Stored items

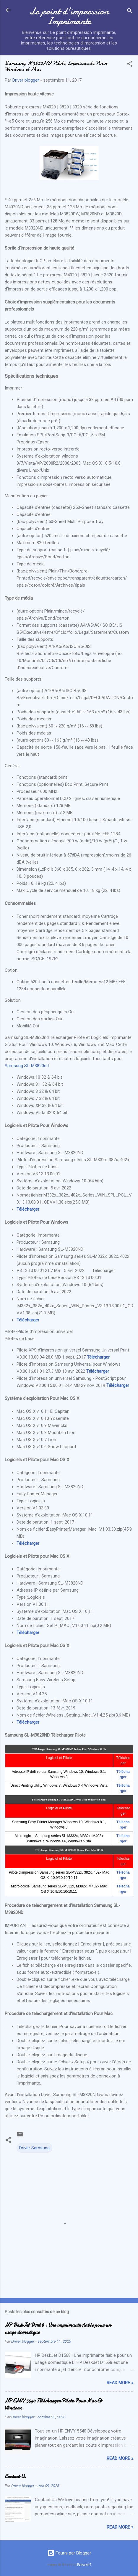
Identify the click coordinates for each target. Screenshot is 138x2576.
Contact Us (15, 2476)
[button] (129, 64)
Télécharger (28, 1209)
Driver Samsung (34, 2148)
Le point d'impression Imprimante (69, 16)
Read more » (120, 2382)
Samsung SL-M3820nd (27, 1065)
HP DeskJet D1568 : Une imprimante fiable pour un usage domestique (58, 2328)
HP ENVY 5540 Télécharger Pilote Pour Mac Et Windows (53, 2404)
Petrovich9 (84, 2565)
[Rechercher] (129, 12)
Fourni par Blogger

- **TASK OBJECTIVE**: Each line carrying the string "Télécharger" should be copied out from the entries.

- **RESPONSE AREA**:
Télécharger (28, 1209)
HP ENVY 5540 Télécharger Pilote Pour Mac Et Windows (53, 2404)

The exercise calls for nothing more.